- Your task -
Scan the entries and copy each line where the word "Warentest" is present.

[Transcribed page contents]
|---|
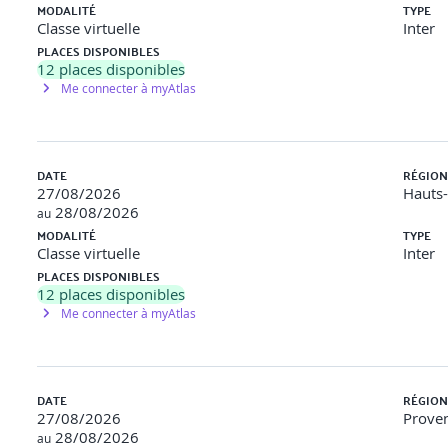
MODALITÉ
TYPE
Classe virtuelle
Inter
PLACES DISPONIBLES
12
places disponibles
Me connecter à myAtlas
DATE
RÉGION
27/08/2026
Hauts
28/08/2026
au
MODALITÉ
TYPE
Classe virtuelle
Inter
PLACES DISPONIBLES
12
places disponibles
Me connecter à myAtlas
DATE
RÉGION
27/08/2026
Proven
28/08/2026
au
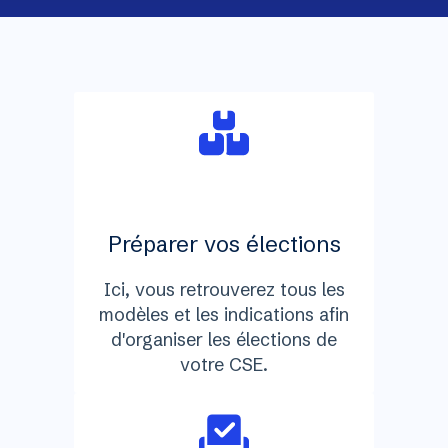
Préparer vos élections
Ici, vous retrouverez tous les
modèles et les indications afin
d'organiser les élections de
votre CSE.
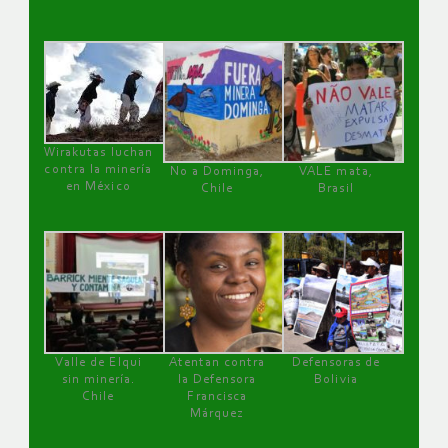
Wirakutas luchan
contra la minería
No a Dominga,
VALE mata,
en México
Chile
Brasil
Valle de Elqui
Atentan contra
Defensoras de
sin minería.
la Defensora
Bolivia
Chile
Francisca
Márquez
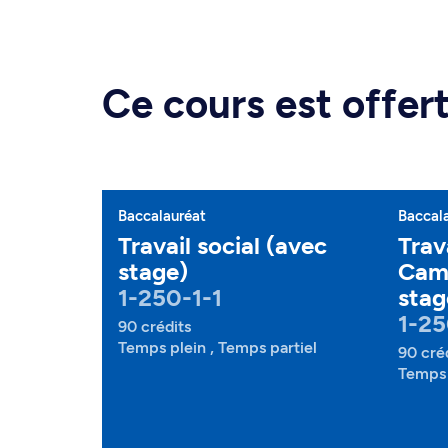
Ce cours est offe
Baccalauréat
Baccal
Travail social (avec
Trava
stage)
Camp
1-250-1-1
stag
1-25
90 crédits
Temps plein , Temps partiel
90 cré
Temps 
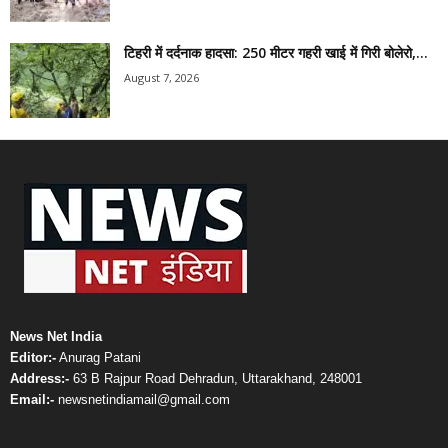
टिहरी में दर्दनाक हादसा: 250 मीटर गहरी खाई में गिरी बोलेरो,...
August 7, 2026
News Net India
Editor:-
Anurag Patani
Address:-
63 B Rajpur Road Dehradun, Uttarakhand, 248001
Email:-
newsnetindiamail@gmail.com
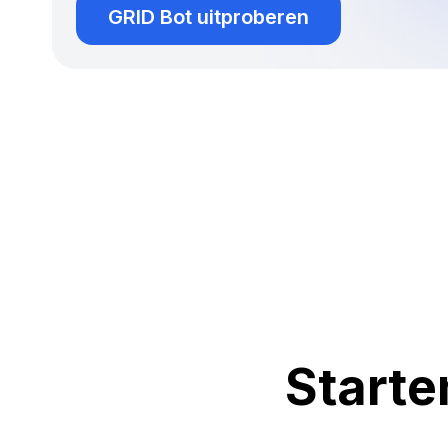
GRID Bot uitproberen
Starte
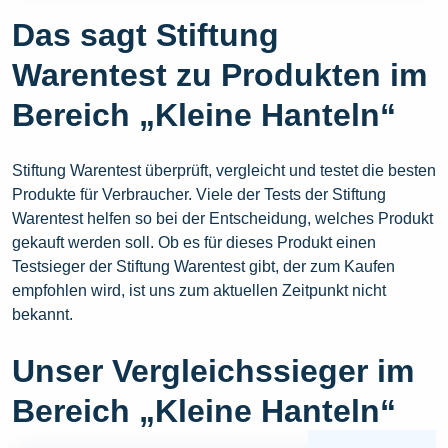
Das sagt Stiftung
Warentest zu Produkten im
Bereich „Kleine Hanteln“
Stiftung Warentest überprüft, vergleicht und testet die besten
Produkte für Verbraucher. Viele der Tests der Stiftung
Warentest helfen so bei der Entscheidung, welches Produkt
gekauft werden soll. Ob es für dieses Produkt einen
Testsieger der Stiftung Warentest gibt, der zum Kaufen
empfohlen wird, ist uns zum aktuellen Zeitpunkt nicht
bekannt.
Unser Vergleichssieger im
Bereich „Kleine Hanteln“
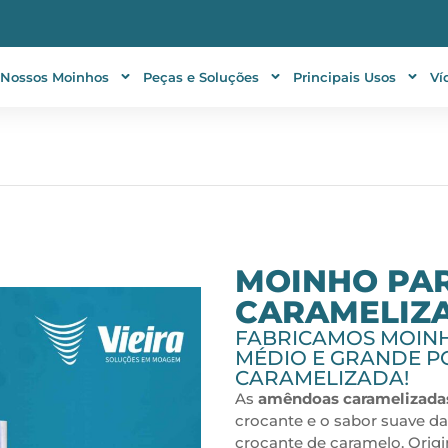
Nossos Moinhos
Peças e Soluções
Principais Usos
Ví
MOINHO PA
CARAMELIZ
FABRICAMOS MOINH
MÉDIO E GRANDE 
CARAMELIZADA!
As
amêndoas caramelizada
crocante e o sabor suave 
crocante de caramelo. Origi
|---|
- Result for this exercise -
Warentest zu Produkten im
Stiftung Warentest überprüft, vergleicht und testet die besten
Warentest helfen so bei der Entscheidung, welches Produkt
Testsieger der Stiftung Warentest gibt, der zum Kaufen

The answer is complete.